Collected data:
◆ ◆ ◆

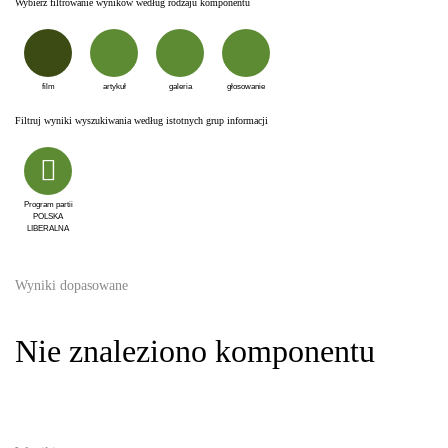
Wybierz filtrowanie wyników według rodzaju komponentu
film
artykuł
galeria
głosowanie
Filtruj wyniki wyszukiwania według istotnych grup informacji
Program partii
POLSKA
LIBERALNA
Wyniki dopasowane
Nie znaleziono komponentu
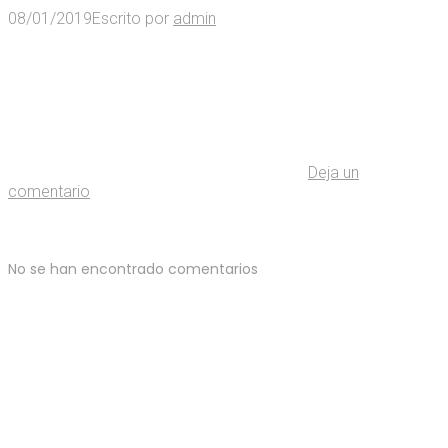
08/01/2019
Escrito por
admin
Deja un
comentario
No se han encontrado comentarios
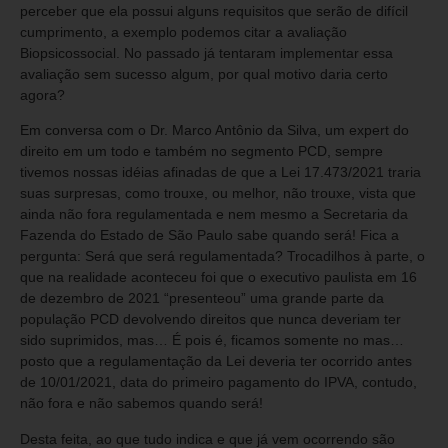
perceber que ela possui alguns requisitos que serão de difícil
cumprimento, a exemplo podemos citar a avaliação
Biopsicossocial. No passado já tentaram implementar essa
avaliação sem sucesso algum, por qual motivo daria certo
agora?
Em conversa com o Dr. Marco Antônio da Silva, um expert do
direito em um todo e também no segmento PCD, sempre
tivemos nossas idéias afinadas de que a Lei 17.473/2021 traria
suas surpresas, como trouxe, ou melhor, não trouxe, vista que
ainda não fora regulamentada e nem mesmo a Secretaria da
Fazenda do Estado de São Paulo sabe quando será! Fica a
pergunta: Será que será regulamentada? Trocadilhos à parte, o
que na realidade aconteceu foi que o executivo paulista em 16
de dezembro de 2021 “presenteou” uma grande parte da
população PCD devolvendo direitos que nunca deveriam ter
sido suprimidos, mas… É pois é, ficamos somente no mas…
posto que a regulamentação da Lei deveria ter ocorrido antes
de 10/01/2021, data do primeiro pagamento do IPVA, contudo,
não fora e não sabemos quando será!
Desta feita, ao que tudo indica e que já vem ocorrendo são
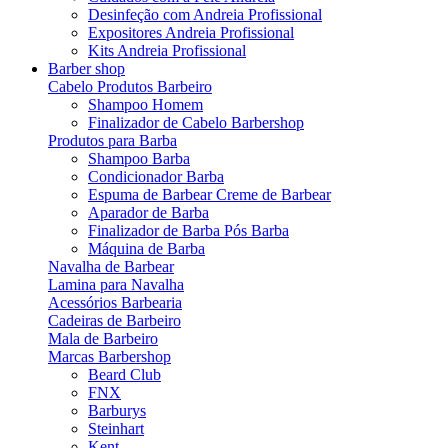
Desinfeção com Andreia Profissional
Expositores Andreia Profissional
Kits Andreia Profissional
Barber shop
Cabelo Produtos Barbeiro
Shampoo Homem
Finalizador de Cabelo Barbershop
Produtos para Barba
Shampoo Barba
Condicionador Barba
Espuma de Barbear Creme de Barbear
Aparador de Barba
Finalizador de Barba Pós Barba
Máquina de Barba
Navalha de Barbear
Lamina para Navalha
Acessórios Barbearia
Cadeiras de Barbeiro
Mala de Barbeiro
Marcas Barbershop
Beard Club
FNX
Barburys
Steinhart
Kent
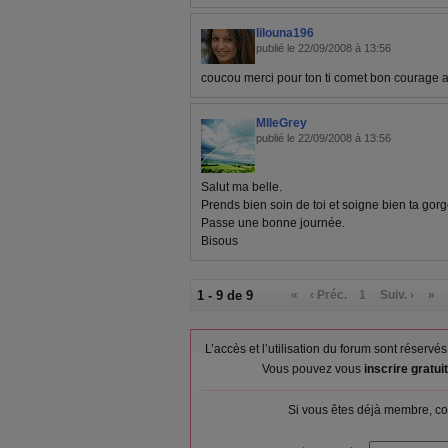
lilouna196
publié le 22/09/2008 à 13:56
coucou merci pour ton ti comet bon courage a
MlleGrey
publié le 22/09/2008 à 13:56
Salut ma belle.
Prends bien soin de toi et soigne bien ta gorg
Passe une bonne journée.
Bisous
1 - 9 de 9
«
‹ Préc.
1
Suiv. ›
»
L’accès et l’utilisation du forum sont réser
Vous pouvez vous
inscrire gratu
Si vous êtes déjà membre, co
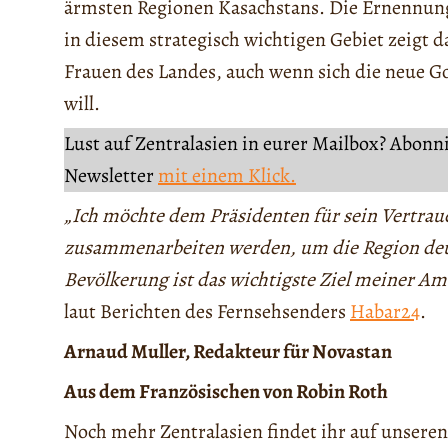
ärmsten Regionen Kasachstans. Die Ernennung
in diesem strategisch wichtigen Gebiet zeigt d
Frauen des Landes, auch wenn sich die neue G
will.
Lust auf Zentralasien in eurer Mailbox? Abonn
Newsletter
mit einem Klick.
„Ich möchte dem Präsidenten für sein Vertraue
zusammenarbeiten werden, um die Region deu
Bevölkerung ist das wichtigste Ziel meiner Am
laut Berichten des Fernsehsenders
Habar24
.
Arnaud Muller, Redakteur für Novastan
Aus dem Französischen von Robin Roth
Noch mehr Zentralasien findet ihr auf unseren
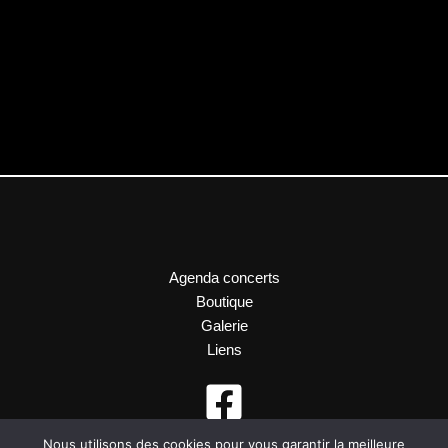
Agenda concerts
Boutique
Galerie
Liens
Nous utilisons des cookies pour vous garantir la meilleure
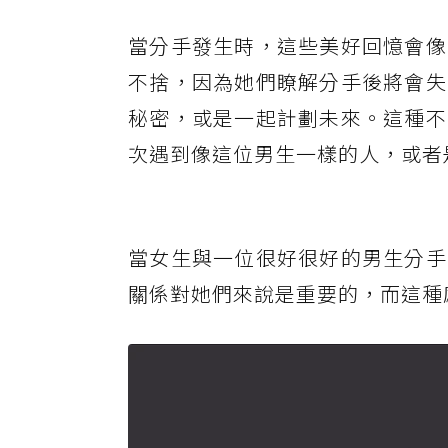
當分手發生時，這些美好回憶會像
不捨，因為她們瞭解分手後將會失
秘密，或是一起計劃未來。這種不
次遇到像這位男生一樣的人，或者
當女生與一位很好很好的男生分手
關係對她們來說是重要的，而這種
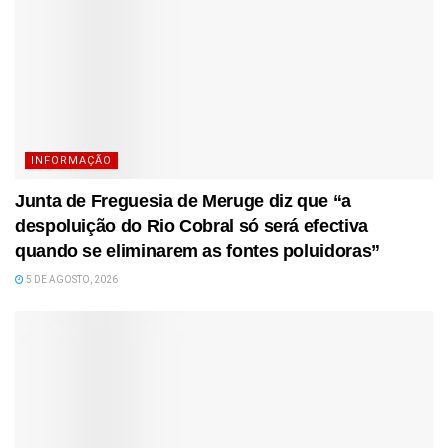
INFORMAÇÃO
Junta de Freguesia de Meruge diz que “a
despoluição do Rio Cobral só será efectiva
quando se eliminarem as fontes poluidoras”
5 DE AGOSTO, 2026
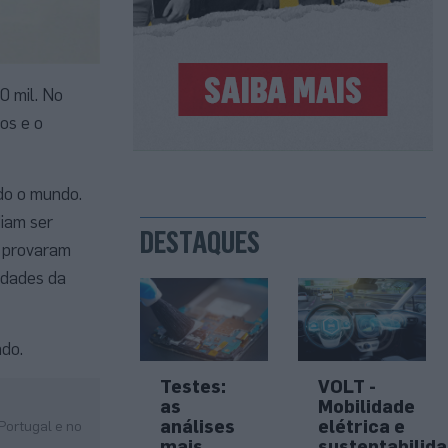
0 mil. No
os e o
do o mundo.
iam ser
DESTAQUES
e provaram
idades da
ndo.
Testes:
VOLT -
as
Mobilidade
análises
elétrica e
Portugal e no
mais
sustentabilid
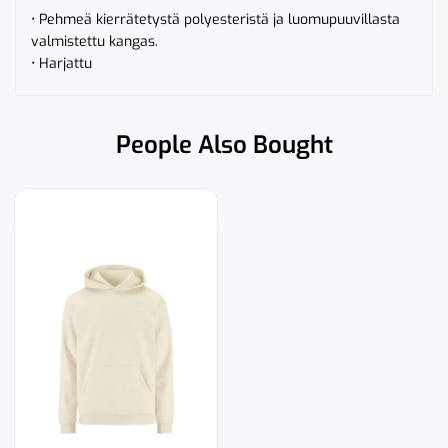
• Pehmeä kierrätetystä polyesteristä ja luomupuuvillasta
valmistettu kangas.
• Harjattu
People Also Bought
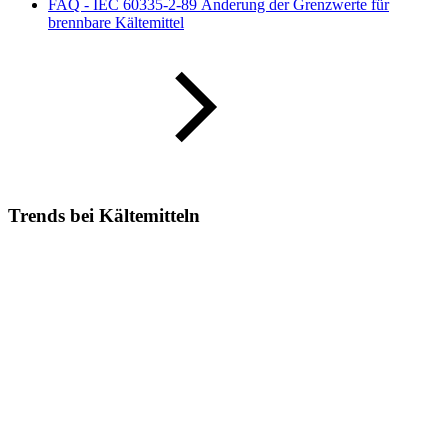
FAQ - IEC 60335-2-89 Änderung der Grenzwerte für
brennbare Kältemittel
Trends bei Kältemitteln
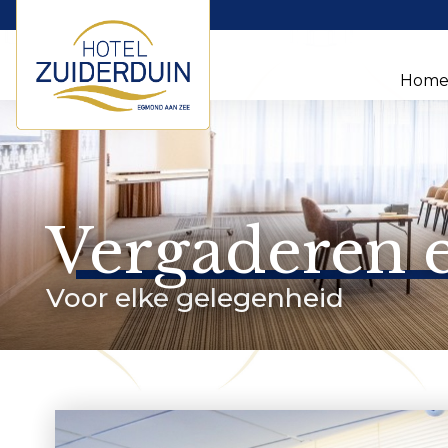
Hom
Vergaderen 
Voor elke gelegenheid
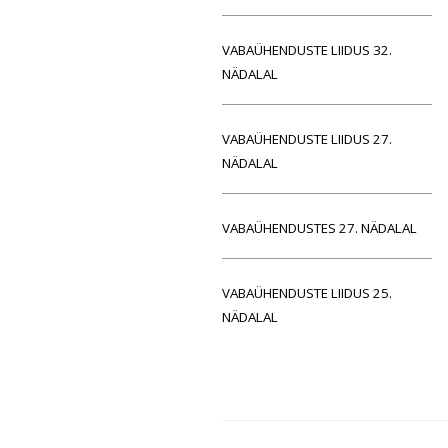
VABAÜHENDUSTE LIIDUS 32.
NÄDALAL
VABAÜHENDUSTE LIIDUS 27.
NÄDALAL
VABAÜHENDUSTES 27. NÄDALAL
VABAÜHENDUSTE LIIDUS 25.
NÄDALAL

◆ ◆ ◆

• _WHAT THIS TASK INVOLVES_
"zusammenarbeiten werden, um die Region deu" marks the first line to copy, and "Nous utilisons des" marks the last. Repeat that stretch above exactly, with no pictures.

• _TASK ANSWER_
zusammenarbeiten werden, um die Region deu
Bevölkerung ist das wichtigste Ziel meiner Am
laut Berichten des Fernsehsenders
Habar24
.
Arnaud Muller, Redakteur für Novastan
Aus dem Französischen von Robin Roth
Noch mehr Zentralasien findet ihr auf unseren
Agenda concerts
Boutique
Galerie
Liens
Nous utilisons des cookies pour vous garantir la meilleure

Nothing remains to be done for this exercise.